But really, they’ve already got most of this. If the ruling class yearn for a bit of hanging, drawing and quartering, they’ve got Abu Ghraib, Guantanamo Bay and secret torture chambers across the globe. On a less overtly violent scale, what is every inquiry into trade unionism but a modern-day Star Chamber?

And they have whole armies of lawyers, personal assistants and other obsequious fart-catchers that they can require to address them (at least in private) in any way they see fit.

Seeing Abbott mocked from all sides is good for a laugh, but the ruling class isn’t really desperate to bring back feudalism. Compared to those impoverished feudal lords and kings, today’s rich are a million miles ahead.

Like all class divided societies, feudalism was exploitative, vicious and unequal. But as Marx famously put it, “the walls of the feudal lord’s stomach set the limits to his exploitation of the peasant”. There are only so many castles and roast suckling pigs that even the greediest noble could get through in one lifetime.

So long as the feudal nobility could force the peasants to hand over enough of their production to keep the riotously good life going, and to pay for those bodies of armed men, the state, without which no minority ruling class can continue to rule, there was an end to it.

Unlike feudalism, under capitalism there is no limit to exploitation and accumulation for the bosses.

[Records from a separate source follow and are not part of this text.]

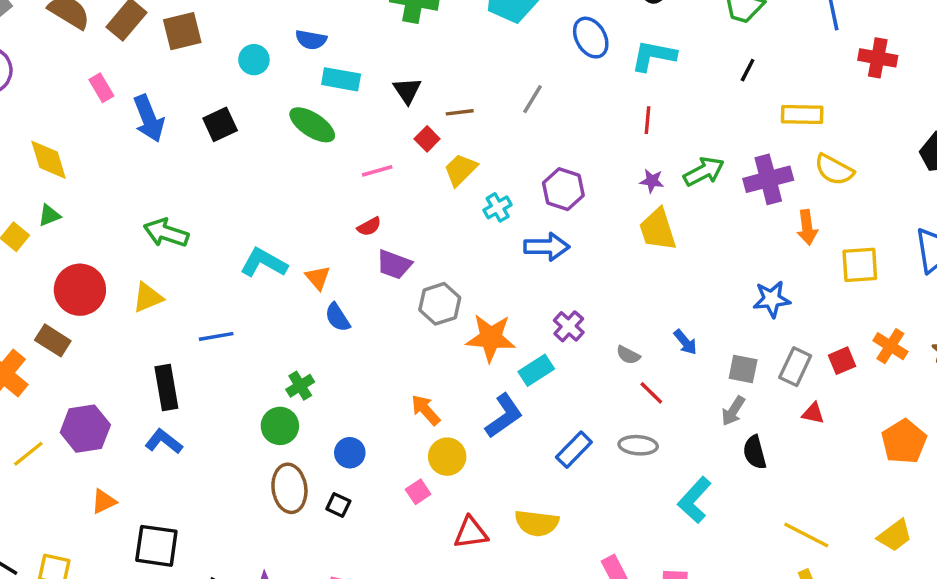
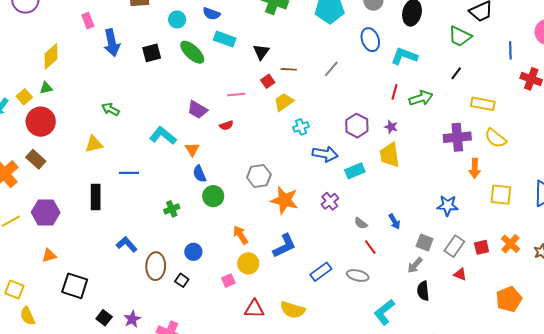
green ellipse: (312, 125) -> (192, 52), moved
yellow diamond: (49, 160) -> (51, 56), turned 56
green arrow: (704, 172) -> (421, 98), moved
purple hexagon: (563, 189) -> (357, 126), moved
green arrow: (166, 233) -> (110, 109), size x0.7
purple trapezoid: (394, 264) -> (197, 110), moved
red circle: (80, 290) -> (41, 122), moved
cyan rectangle: (536, 370) -> (355, 171), moved
green circle: (280, 426) -> (213, 196), moved
blue L-shape: (164, 441) -> (127, 244), moved

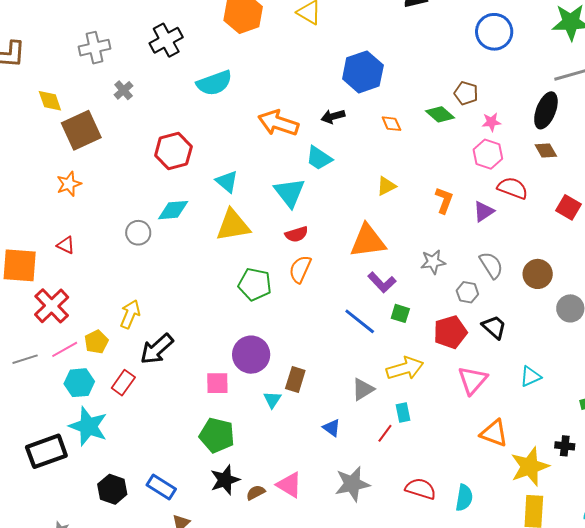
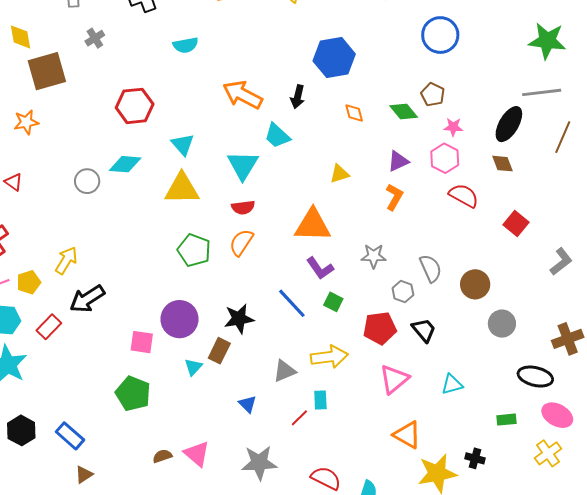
blue circle: (494, 32) -> (440, 35), moved
cyan semicircle: (214, 83) -> (186, 45), size x0.7
black arrow: (333, 116) -> (298, 97), turned -70
purple triangle: (484, 211) -> (398, 161), moved
black star: (225, 480) -> (239, 319), moved

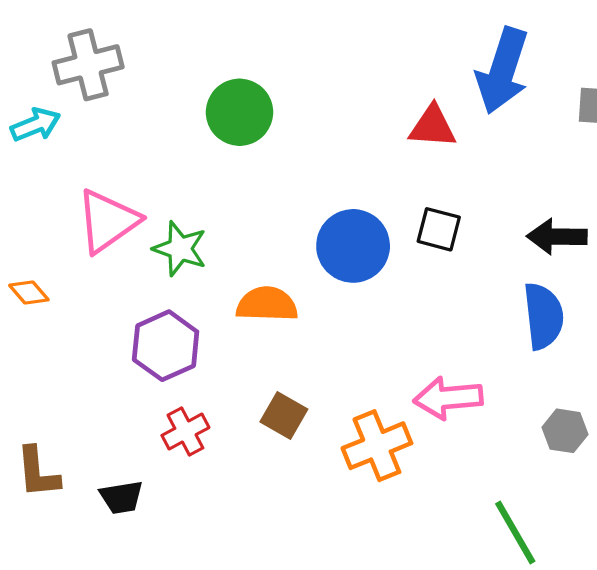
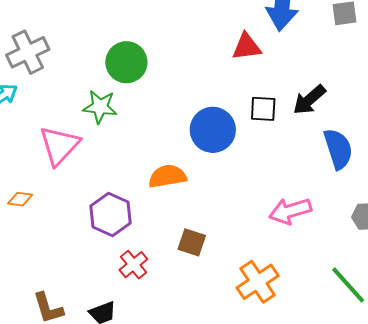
black arrow: (557, 237) -> (309, 100), moved, turned -30
green star: (180, 249) -> (100, 107), moved
orange diamond: (29, 293) -> (20, 199), turned -30
orange cross: (377, 446) -> (258, 282), moved

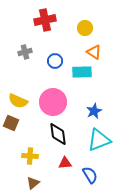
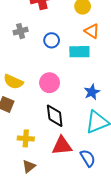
pink circle: (53, 102) -> (50, 83), size x0.7
red triangle: (65, 163) -> (62, 146), size x1.5

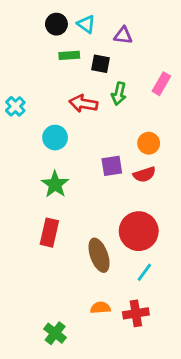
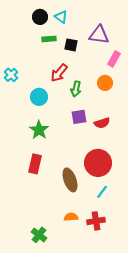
purple triangle: (123, 35) -> (99, 35), moved, size x1.5
green arrow: (119, 94) -> (76, 89), moved
red arrow: (83, 104) -> (59, 73), turned -60
orange circle: (149, 143) -> (105, 83), moved

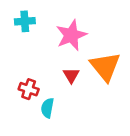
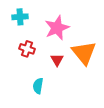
red cross: (29, 89) -> (27, 49), moved

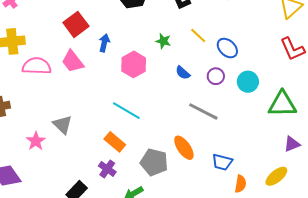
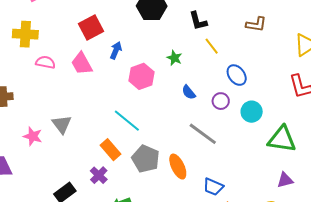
yellow line: (198, 35) -> (212, 46), moved
pink semicircle: (37, 66) -> (45, 62), size x0.7
pink star: (36, 141) -> (33, 136), turned -30
gray pentagon: (154, 162) -> (146, 159), moved

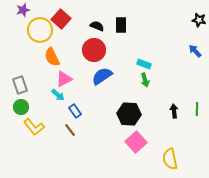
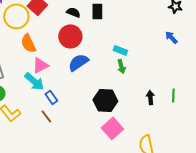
cyan arrow: (58, 95) -> (34, 81), size x1.5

It’s not personal wealth that drives the capitalists (though none of them are averse to it), but the competitive nature of the system, the threat of being overtaken by rival capitalists.

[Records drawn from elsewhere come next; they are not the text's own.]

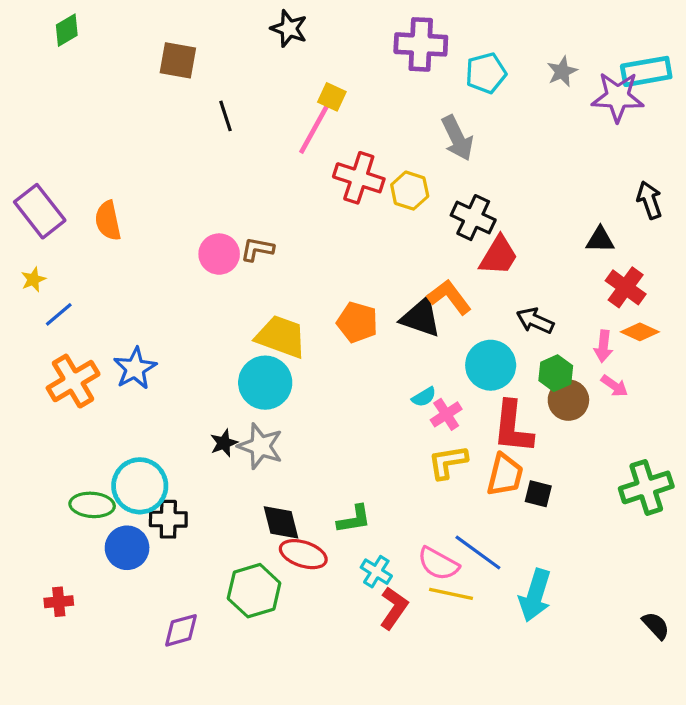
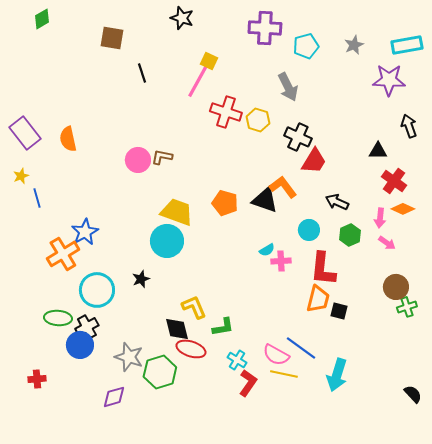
purple star: (618, 97) -> (389, 80), moved
blue line: (59, 314) -> (37, 198), turned -66
cyan circle: (491, 365) -> (309, 230), size x0.7
orange cross: (73, 381) -> (63, 254), moved
brown circle: (568, 400) -> (396, 287), moved
pink cross: (446, 414) -> (281, 261), turned 30
gray star: (260, 446) -> (129, 357), moved
yellow L-shape: (448, 462) -> (194, 307), moved, turned 76
cyan circle: (140, 486) -> (97, 290), moved
green cross: (646, 487) -> (407, 307), size x0.6
black cross: (168, 519) -> (87, 327), moved, turned -30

In another of his expressive phrases, Marx wrote of the capitalists’ drive to expand production as “Moses and the prophets … Accumulation for the sake of accumulation, production for the sake of production.”

The massive expansion of the forces of production under capitalism makes possible the creation of enough wealth for everyone on the planet to have their needs met.

The fact that it is in the hands of the capitalist class means that most people’s needs are systematically not met. To that there is no end until a revolution by the exploited who create the wealth.